Henry pulled out the journal he brought with him. "My great-grandmother said that when she was small, she was taken away by the goblins and their king. Now, your website says that you were a king but it doesn't say of what and…"

"It says it is entirely fictional," Jareth said, smiling insincerely.

"Then how do you show up in my great-grandmother's journal?" Henry asked, "She drew you every year, the picture becoming clearer and clearer until the year she died. When I saw your picture in the papers, I knew that you were him."

"I also look like Jeremy Eden. I am certainly not him," Jareth said.

"The coincidence is too great," Henry said.

"I am not the Goblin King," Jareth said.

Henry sighed. "I will leave you be then."

"I do want you to say it again though. What type of footprints you found."

"They were the footprints of a gigantic... hound," Henry said clearly.

"I'll take the case," Jareth said with a smirk.

"Sorry, what?" Sarah said.

Jareth began to pace. "Thank you for bringing this to my attention. It is very promising."

"What? A minute ago, footprints were boring; now they're very promising?" Sarah asked.

Jareth stopped in front of Sarah. "It has nothing to do with footprints. As ever, precious, you were not listening. Baskerville: ever heard of it?"

"Some unpleasant mutterings here and there," Sarah said.

"Sounds like a good place to start," Jareth said.

"Ah! You'll come down, then?" Henry asked hopefully.

"No. Far too busy," Jareth said, "I'll send Sarah."

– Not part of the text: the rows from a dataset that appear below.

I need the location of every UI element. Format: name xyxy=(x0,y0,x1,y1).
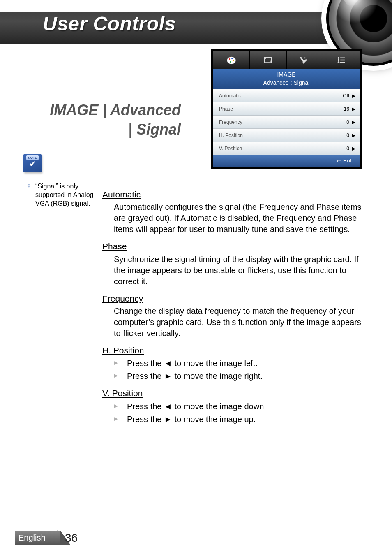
osd-row-value: 16 xyxy=(344,106,349,112)
osd-exit-label[interactable]: Exit xyxy=(343,158,351,164)
svg-point-7 xyxy=(338,57,339,58)
chevron-right-icon: ▶ xyxy=(352,106,355,112)
display-icon xyxy=(262,54,274,66)
page-footer: English 36 xyxy=(0,531,392,545)
footer-page-number: 36 xyxy=(62,531,78,545)
svg-rect-10 xyxy=(340,59,345,60)
chevron-right-icon: ▶ xyxy=(352,132,355,138)
list-vposition: Press the ◄ to move the image down. Pres… xyxy=(114,401,363,425)
section-title-line2: | Signal xyxy=(128,121,181,138)
osd-row-value: 0 xyxy=(346,146,349,151)
palette-icon xyxy=(226,54,237,66)
chevron-right-icon: ▶ xyxy=(352,119,355,125)
osd-row-label: Frequency xyxy=(219,119,242,125)
svg-point-2 xyxy=(231,57,233,59)
back-arrow-icon: ↩ xyxy=(337,158,341,164)
osd-row-label: Phase xyxy=(219,106,233,112)
desc-automatic: Automatically configures the signal (the… xyxy=(114,202,363,235)
list-item: Press the ► to move the image up. xyxy=(114,414,363,425)
osd-row-label: V. Position xyxy=(219,146,242,151)
svg-rect-12 xyxy=(340,61,345,63)
osd-row-label: H. Position xyxy=(219,132,243,138)
tools-icon xyxy=(299,54,311,66)
list-item: Press the ► to move the image right. xyxy=(114,371,363,382)
note-text: “Signal” is only supported in Analog VGA… xyxy=(35,182,95,208)
osd-row-automatic[interactable]: Automatic Off▶ xyxy=(213,89,360,102)
checkmark-icon: ✔ xyxy=(29,160,36,168)
svg-point-3 xyxy=(233,60,235,61)
osd-footer: ↩ Exit xyxy=(213,155,360,167)
heading-automatic: Automatic xyxy=(102,189,363,200)
osd-row-value: Off xyxy=(343,93,349,99)
note-bullet-icon: ❖ xyxy=(27,183,31,189)
section-title: IMAGE | Advanced | Signal xyxy=(39,101,181,139)
chevron-right-icon: ▶ xyxy=(352,93,355,99)
svg-point-1 xyxy=(229,58,231,60)
osd-tab-options[interactable] xyxy=(323,51,360,69)
osd-row-value: 0 xyxy=(346,119,349,125)
desc-frequency: Change the display data frequency to mat… xyxy=(114,306,363,339)
heading-hposition: H. Position xyxy=(102,345,363,356)
heading-phase: Phase xyxy=(102,241,363,252)
osd-tab-bar xyxy=(213,51,360,69)
desc-phase: Synchronize the signal timing of the dis… xyxy=(114,254,363,287)
osd-row-value: 0 xyxy=(346,132,349,138)
osd-tab-image[interactable] xyxy=(213,51,250,69)
list-hposition: Press the ◄ to move the image left. Pres… xyxy=(114,358,363,382)
svg-rect-8 xyxy=(340,57,345,58)
svg-point-11 xyxy=(338,61,339,63)
osd-menu: IMAGE Advanced : Signal Automatic Off▶ P… xyxy=(211,49,362,169)
list-item: Press the ◄ to move the image left. xyxy=(114,358,363,369)
sliders-icon xyxy=(336,54,347,66)
osd-row-vposition[interactable]: V. Position 0▶ xyxy=(213,142,360,155)
osd-title: IMAGE xyxy=(213,71,360,79)
svg-point-9 xyxy=(338,59,339,60)
osd-row-hposition[interactable]: H. Position 0▶ xyxy=(213,129,360,142)
chevron-right-icon: ▶ xyxy=(352,146,355,151)
list-item: Press the ◄ to move the image down. xyxy=(114,401,363,412)
osd-row-label: Automatic xyxy=(219,93,241,99)
osd-row-frequency[interactable]: Frequency 0▶ xyxy=(213,116,360,129)
header-title: User Controls xyxy=(43,12,176,35)
osd-subtitle: Advanced : Signal xyxy=(213,79,360,87)
body-content: Automatic Automatically configures the s… xyxy=(102,189,363,427)
osd-title-area: IMAGE Advanced : Signal xyxy=(213,69,360,89)
section-title-line1: IMAGE | Advanced xyxy=(50,102,181,118)
svg-point-4 xyxy=(230,61,232,63)
svg-rect-6 xyxy=(300,56,304,62)
footer-language: English xyxy=(15,531,60,545)
page-header: User Controls xyxy=(0,0,392,47)
osd-tab-display[interactable] xyxy=(250,51,286,69)
osd-row-phase[interactable]: Phase 16▶ xyxy=(213,102,360,116)
heading-vposition: V. Position xyxy=(102,388,363,399)
svg-point-0 xyxy=(227,57,236,64)
osd-tab-setup[interactable] xyxy=(287,51,323,69)
note-badge: NOTE ✔ xyxy=(23,154,42,172)
heading-frequency: Frequency xyxy=(102,293,363,304)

Sarah slumped in her chair and rubbed her face in frustration. "What are you talking about, you're busy? You don't have a case! A minute ago you were complaining."

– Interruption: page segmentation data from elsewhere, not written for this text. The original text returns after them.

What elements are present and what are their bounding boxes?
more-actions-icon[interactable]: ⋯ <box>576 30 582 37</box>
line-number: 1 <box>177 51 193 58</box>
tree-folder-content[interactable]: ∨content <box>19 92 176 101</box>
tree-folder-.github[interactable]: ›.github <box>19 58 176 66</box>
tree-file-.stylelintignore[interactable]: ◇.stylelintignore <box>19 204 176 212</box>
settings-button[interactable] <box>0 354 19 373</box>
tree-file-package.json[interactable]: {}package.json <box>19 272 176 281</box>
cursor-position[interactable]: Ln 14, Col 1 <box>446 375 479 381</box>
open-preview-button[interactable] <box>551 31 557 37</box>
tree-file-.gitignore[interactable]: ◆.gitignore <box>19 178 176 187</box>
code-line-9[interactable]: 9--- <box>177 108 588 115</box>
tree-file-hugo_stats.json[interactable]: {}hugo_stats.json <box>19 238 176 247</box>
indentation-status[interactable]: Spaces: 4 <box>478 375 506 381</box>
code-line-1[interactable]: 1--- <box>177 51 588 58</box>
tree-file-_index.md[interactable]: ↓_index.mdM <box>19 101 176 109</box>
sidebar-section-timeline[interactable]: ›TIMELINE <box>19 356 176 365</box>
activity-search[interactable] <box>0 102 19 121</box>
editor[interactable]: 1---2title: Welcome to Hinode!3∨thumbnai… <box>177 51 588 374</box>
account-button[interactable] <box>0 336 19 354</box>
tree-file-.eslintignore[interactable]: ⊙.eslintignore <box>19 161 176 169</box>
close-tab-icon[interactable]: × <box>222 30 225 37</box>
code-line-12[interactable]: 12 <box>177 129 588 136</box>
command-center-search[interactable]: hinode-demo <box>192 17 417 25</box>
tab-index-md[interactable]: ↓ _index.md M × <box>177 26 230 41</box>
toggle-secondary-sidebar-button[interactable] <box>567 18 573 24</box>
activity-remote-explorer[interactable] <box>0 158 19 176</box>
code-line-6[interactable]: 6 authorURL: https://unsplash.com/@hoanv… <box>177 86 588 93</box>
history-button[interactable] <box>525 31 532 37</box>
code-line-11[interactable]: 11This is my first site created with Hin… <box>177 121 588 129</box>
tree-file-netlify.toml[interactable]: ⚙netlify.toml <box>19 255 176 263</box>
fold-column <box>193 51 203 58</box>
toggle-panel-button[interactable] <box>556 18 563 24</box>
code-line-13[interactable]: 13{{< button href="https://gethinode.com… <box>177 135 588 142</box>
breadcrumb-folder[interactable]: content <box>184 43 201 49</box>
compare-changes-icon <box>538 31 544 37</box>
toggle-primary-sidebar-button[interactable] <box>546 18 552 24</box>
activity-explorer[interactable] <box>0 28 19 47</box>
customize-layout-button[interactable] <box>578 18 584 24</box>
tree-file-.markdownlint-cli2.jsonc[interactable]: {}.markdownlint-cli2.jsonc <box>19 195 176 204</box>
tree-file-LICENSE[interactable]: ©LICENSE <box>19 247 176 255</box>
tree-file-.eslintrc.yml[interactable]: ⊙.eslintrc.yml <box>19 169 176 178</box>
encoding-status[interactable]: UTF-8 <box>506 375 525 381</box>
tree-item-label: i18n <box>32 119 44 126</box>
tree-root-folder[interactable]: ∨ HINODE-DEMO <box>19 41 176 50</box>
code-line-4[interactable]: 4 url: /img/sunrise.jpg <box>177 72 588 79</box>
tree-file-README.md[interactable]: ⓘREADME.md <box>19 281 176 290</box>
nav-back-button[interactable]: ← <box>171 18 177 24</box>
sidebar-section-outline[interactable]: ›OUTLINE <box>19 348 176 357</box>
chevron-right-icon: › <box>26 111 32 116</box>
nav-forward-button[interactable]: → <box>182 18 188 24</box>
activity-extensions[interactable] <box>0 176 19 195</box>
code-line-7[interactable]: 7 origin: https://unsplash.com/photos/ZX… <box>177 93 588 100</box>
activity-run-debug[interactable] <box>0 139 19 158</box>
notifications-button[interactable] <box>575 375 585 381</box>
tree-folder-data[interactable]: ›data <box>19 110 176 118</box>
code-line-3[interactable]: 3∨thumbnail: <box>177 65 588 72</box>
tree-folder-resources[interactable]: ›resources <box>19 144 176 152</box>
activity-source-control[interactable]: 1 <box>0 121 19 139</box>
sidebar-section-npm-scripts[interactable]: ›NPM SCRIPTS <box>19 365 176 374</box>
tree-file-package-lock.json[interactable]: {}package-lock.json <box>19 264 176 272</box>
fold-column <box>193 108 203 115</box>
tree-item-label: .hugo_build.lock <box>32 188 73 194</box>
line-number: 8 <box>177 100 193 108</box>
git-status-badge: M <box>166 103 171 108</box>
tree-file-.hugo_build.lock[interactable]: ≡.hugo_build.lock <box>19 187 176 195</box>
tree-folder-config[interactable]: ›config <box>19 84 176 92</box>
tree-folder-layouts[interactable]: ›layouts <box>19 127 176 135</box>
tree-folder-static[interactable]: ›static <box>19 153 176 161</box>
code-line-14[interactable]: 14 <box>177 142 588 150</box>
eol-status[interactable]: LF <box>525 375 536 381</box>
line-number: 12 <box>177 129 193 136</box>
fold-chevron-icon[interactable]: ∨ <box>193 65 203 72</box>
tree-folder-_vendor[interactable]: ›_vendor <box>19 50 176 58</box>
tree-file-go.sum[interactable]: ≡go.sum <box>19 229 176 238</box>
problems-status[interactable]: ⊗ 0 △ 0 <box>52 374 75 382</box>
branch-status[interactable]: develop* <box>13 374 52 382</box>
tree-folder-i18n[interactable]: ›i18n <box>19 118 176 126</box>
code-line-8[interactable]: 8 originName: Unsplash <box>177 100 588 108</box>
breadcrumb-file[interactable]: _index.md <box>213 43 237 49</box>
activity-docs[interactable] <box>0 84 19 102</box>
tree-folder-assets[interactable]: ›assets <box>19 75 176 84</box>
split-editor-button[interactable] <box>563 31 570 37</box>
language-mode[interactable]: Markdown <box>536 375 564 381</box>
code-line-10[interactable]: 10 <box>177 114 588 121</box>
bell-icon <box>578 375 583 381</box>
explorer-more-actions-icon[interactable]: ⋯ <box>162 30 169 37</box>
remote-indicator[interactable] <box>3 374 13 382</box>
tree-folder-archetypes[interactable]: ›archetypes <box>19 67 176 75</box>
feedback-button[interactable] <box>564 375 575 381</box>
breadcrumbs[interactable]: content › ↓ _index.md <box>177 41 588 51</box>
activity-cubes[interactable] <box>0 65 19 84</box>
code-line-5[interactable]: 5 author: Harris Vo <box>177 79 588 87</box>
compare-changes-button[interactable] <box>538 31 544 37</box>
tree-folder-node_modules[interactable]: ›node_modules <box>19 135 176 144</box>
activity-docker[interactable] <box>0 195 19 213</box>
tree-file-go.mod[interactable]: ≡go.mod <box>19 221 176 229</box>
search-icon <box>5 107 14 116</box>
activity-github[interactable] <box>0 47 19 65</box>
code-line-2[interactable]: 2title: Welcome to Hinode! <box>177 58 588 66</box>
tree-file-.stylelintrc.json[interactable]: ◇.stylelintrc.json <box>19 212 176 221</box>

"Bluebell, Sarah! I've got Bluebell! The case of the vanishing, glow-in-the-dark rabbit!" Jareth exclaimed.

"Oh, sorry, no, you're not coming, then?" Henry said.

Sarah threw her hands in the air in defeat. She went over to her VHS collection and grabbed The Rocketeer, pulling out a package of cigarettes. She tossed it to Jareth who immediately tossed the package aside with glee.

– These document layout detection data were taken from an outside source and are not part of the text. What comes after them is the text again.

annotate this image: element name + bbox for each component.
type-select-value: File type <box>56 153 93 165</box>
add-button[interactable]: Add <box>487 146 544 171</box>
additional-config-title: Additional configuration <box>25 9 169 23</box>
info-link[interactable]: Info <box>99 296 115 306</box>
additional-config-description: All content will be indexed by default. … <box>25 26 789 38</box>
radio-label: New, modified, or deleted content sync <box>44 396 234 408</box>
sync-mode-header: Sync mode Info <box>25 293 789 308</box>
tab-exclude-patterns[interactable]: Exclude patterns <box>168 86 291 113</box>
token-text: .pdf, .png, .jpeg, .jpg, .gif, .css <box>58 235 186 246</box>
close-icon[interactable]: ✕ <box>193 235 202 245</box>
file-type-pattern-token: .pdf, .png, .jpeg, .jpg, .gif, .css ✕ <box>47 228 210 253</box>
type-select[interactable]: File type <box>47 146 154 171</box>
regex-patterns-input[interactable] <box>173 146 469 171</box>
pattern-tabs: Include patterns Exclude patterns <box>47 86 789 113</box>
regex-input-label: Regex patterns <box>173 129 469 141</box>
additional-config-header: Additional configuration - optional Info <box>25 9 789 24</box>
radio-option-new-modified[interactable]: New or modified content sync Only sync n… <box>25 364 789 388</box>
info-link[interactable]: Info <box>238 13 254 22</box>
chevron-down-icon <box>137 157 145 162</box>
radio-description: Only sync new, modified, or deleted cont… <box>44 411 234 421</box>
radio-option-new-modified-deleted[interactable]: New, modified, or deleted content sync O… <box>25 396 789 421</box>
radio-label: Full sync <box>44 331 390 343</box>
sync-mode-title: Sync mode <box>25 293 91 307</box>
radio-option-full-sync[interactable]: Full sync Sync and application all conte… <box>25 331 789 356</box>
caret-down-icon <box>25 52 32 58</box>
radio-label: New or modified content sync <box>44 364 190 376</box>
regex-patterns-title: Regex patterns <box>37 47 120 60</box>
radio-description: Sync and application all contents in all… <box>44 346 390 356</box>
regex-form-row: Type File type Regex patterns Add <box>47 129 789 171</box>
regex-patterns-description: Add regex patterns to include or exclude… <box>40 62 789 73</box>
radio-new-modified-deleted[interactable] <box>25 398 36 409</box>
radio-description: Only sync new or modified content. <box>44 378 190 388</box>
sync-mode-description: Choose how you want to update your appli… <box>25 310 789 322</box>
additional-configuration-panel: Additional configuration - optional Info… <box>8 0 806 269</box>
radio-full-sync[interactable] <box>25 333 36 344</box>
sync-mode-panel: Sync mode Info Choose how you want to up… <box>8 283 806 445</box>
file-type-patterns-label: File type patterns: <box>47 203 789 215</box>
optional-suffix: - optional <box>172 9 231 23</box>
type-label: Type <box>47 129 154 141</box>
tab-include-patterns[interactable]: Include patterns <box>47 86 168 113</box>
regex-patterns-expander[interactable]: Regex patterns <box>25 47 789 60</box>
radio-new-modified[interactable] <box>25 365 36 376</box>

"I don't need those any more. I'm going to Dartmoor," Jareth said. He walked towards his room. "You go on ahead, Mr. Knight. We will follow later."

"Er, sorry, so you are coming?" Henry asked.

Jareth stuck his head back into the living room. "Twenty year old disappearance; a monstrous hound? I wouldn't miss this for the world!"

Sarah went over to Henry and patted him on the shoulder. "He does this. I would try to catch the next train. We will be there soon."

"Sarah! What does one wear when chasing a Hell Hound?" Jareth asked from his bedroom.

Sarah bit her lip before responding. "I don't know Jareth. Something you would not mind getting dirty."

"Sarah!"

"Yes, Jareth?"

"I DON'T HAVE ANYTHING TO WEAR!"

"YOU JUST RUINED AN ARMANI SUIT WITH PIG'S BLOOD THIS MORNING! BRING THAT!"

&%&%&%

A/N: Confession time: This is my least favorite of the Sherlock episodes and among my least favorite Sherlock Holmes' stories. I actually am enjoying writing this, fortunately. There are some parts I am really looking forward to writing and we have some special visitors in this story. Some of them you have met, some of them you have not.

I did a little research on Dartmoor, Devon, etc. and found out there is a history of stories about pixies, etc. haunting the place. This is what inspired Sir Arthur Conan Doyle and many other writers (including Agatha Christie). There are three military bases in Dartmoor. Huzzah for research!

If you have not seen the movie Clue, do. It has been and still is one of my favorite movies. (Why my parents let me watch it as a kid, I have no idea. It is not appropriate for children, at all.) And just as a reminder, The Rocketeer stars Jennifer Connelly.